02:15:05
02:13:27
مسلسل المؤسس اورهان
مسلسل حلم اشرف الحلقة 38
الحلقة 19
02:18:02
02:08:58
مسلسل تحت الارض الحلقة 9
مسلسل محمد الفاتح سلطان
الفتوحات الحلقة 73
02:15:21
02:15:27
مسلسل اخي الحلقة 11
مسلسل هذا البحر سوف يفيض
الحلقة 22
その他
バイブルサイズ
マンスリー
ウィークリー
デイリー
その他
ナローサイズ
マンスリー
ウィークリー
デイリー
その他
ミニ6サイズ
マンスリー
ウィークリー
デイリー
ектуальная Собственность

...

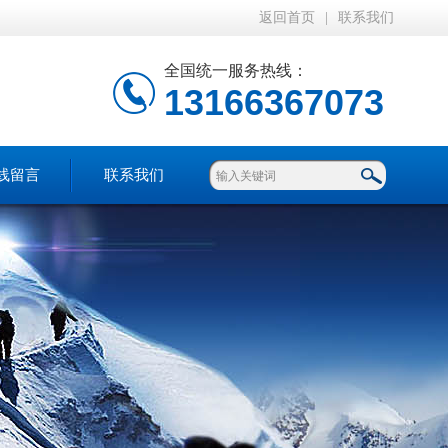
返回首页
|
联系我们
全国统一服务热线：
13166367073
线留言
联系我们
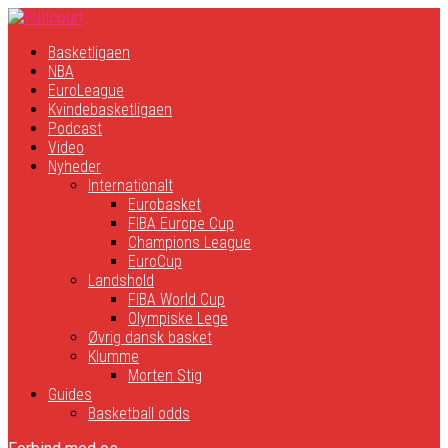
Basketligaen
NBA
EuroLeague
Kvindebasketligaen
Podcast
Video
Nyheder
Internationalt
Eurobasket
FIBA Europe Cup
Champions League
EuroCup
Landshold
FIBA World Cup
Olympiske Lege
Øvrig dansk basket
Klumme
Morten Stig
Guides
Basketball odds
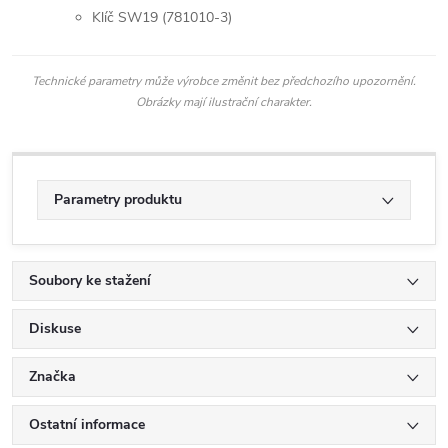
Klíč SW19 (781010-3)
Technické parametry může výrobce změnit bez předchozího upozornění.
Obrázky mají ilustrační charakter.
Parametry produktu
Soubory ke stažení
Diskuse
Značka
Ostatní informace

• Assignment:
Every line in the records above that contains the word "الحلقة" should be copied out.

• Response to this task:
مسلسل حلم اشرف الحلقة 38
الحلقة 19
مسلسل تحت الارض الحلقة 9
الفتوحات الحلقة 73
مسلسل اخي الحلقة 11
الحلقة 22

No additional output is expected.